1.水温回帰モデルを用いた増放流の検証について

委員:
現在、6月から11月までは60㎥/sを放流して頂いており、夏場は最高気温等の条件によっては、80㎥/sの放流を実施してもらっており、大変ありがたい。80㎥/s放流の条件は、2日連続して最高流入水温が25℃を超え、日最高気温が31℃以上を観測し、さらに翌日の最高気温予報が31℃以上という場合となっている。昨年の厳しい夏には、8/5~8/16の80㎥/sの放流時にも28℃を超える状況がみられた。JR東日本さんに、このモデルを使って、夏季の放流量を検討する考えはないか、お聞きしたい。


会長:
モデルの検証が必要という意見もあるなか、この場で放流量について言及するのは難しいと思うので、モデルの精度の検証を進めてから議論してはどうか。


委員:
今回の水温回帰モデルで1日のうち何時間28℃を超えるかを予測することは難しいかもしれないが、最高水温を予測するモデルとしては有用だと思う。
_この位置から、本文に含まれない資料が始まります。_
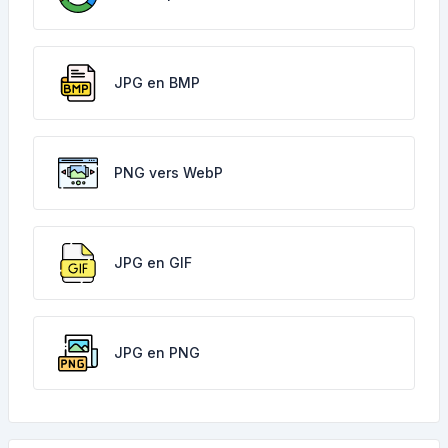
JPG en BMP
PNG vers WebP
JPG en GIF
JPG en PNG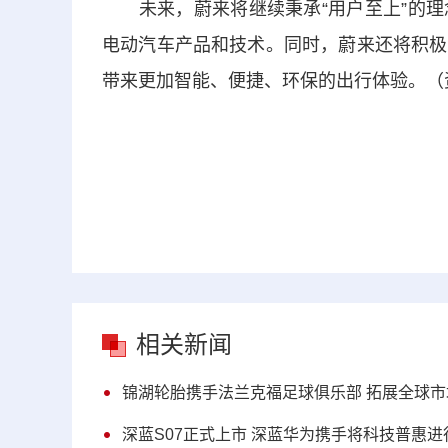
未来，蔚来将继续秉承“用户至上”的理
电动汽车产品和技术。同时，蔚来还将积极
带来更加智能、便捷、环保的出行体验。（
相关新闻
锦湖轮胎携手法兰克福足球俱乐部 拓展全球市
深蓝S07正式上市 深蓝华为携手将科技普惠进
JR東日本さんには、夏場に、20㎥/sを追加して80㎥/sの放流をしてもらっているが、その検証をこの水温回帰モデルを利用して検討して頂けないかと改めてお願いしたい。


委員:
水温回帰モデルは、適用範囲に限界があると思われるが、3地点の最高水温を推定し、28℃を超過する日数を把握するという点からは、十分精度が高いと考えている。そのような中で、河川水温に影響を及ぼす要因は、魚道の水温が一番大きく、次に日照時間と認識している。放流量がダム下流の河川水温に与える影響は、魚道の水温や日照時間と比べると大きくないとのことであった。水温を1℃下げるためにどれくらい放流量が必要なのかという話もあり、JRとしてもできる範囲のことは最大限考えていきたいが、放流量だけで水温の問題が全て解決できるかというと難しいと思われる。その点についてはご理解頂きたい。


会長:
モデルはデータに依存している。今回の変動幅の中のデータに関しては、予測可能であるが、その範囲を外れた場合にどの程度の精度を持っているのかというのは、より本格的な検証が必要になってくる。今回、事務局にはモデルの検証という課題ができたので、引き続き、検討して頂きたい。


2.宮中取水ダムと西大滝ダムの最大放流量の違いについて

委員:
昨年の台風19号において、西大滝ダムの最大放流量が8,872㎥/sという新聞報道があったが、下流の宮中取水ダムの表示モニターでは、7,398㎥/sとなっており下流の方が少ない結果となっていた。宮中取水ダムの放流量の測定、管理方法について、改善をお願いしたい。


委員:
宮中取水ダムには11門のゲートがあるが、モニターに表示している流量は3号~11号の9門分のゲートによる観測値である。残りの1号および2号ゲートは排砂ゲートであり、手動操作のため、流量計測のシステムに開度等の情報が入っておらず、その部分がモニター表示の流量に計上されなかった。今回のように、この2門を開けなければならない状態は、宮中取水ダムが完成して80年のうち今回が2回目であった。それほど稀有な事象であったとご理解頂きたい。ただし、現在、ゲートの巻き上げ装置を順次取り替えており、この作業が終われば、放流量の表示に取り込むことができる。今しばらくお待ち頂きたい。


3.適切な河川整備と流量について

委員:
河川整備の推進を進めて頂くとともに、適切な流量も大事だと認識している。


委員:
現在、流域一体となった河川整備を進めている所であり、その中で議論していきたいと考えている。